Land Law – Assignment No 1.
The area of law which Alfred’s situation concerns is adverse possession. Adverse possession can be defined as “occupation of land in a manner intentionally inconsistent with the rights of the person entitled to it and without his permission”.
The doctrine of adverse possession under Paragraph 1 (1) Schedule 6 of the Land Registration Act 2002 provides Alfred with the necessary catalyst he requires to commence a claim for the strip of land. However he must provide evidence to support that he was in adverse possession for over 10 years.
Adverse possession is a question of fact and is not always an easy matter to decide.
Therefore I would not encourage Alfred to become over reliant upon common law decisions.

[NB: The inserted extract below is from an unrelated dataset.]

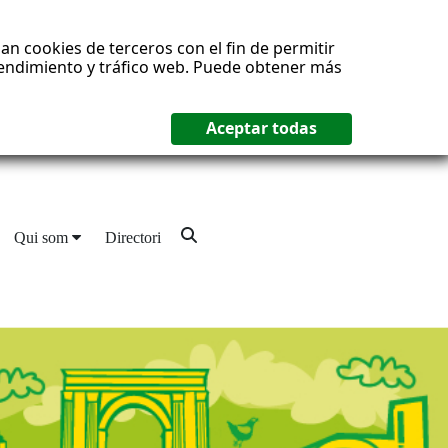
an cookies de terceros con el fin de permitir
 rendimiento y tráfico web. Puede obtener más
Qui som
Directori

Alfred must also provide that he had the requisite intention to possess the land. Exactly what the squatter is meant to intend to do has been a trivial issue for many years, however in the case of Buckinghamshire County Council v Moran Slade LJ stated that the squatter must intend to possess the land. However this decision was heavily criticized and the issue has now been resolved at the House of Lords in J.A. Pye (Oxford) Ltd v. Graham, where it was held that the squatter merely had to have the intention to possess the land. There is no requirement to have further intention of excluding the owner or of being the owner of the land.
In order for Alfred to establish the requisite intention to possess the land, it is not required that his intention need be hostile in anyway towards Brenda. It may be considered that Alfred regards the land mistakenly as his own anyway, in which case the requisite intention to possess will be easy to establish in accordance with Pulleyn v. Hall Aggregates (1992). It could be regarded that Alfred does regard the land as is own, even though mistakenly. It would be reasonable for any one to assume that they are in possession of land enclosed within their estate which is separated from there neighbour by a fence. Furthermore, the fact that Alfred was intending to build a garage and incorporate a driveway on this strip of land, supports the idea that he must have regarded the land as his own and therefore must have had the intention to possess the land.
If adverse possession is present in Alfred’s circumstances, and there appears to be a high chance that the courts would acknowledge this, then the Land Registration Act 2002 plays a more pivotal role in providing Alfred with the opportunities to be registered as the proprietor of the strip of land.
If adverse possession is proved then as Alfred has been in possession of the strip of land for longer than 10 years (on the date of application) he can make an application to the registrar. Once this application has been submitted the registrar must notify the proprietor of the estate to which the application relates, the proprietor of any registered charge on the estate, and such other person as rules may provide. These persons will then have 13 weeks to respond to the application. If there is no response then Alfred is entitled to be registered as the new proprietor of the land.